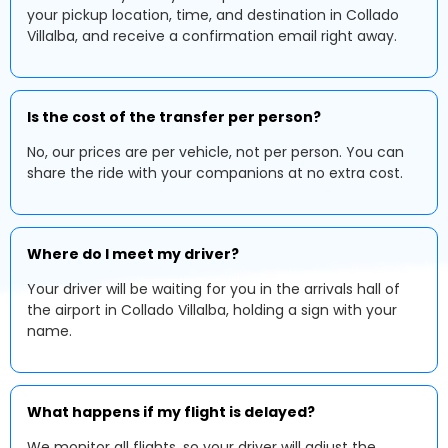
your pickup location, time, and destination in Collado
Villalba, and receive a confirmation email right away.
Is the cost of the transfer per person?
No, our prices are per vehicle, not per person. You can
share the ride with your companions at no extra cost.
Where do I meet my driver?
Your driver will be waiting for you in the arrivals hall of
the airport in Collado Villalba, holding a sign with your
name.
What happens if my flight is delayed?
We monitor all flights, so your driver will adjust the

· · · ·

Try it
Set down only the lines running from the line with "Where do I meet my driver?" to the end of the entries above, both included, exactly as they stand.

Solution to this task
Where do I meet my driver?
Your driver will be waiting for you in the arrivals hall of
the airport in Collado Villalba, holding a sign with your
name.
What happens if my flight is delayed?
We monitor all flights, so your driver will adjust the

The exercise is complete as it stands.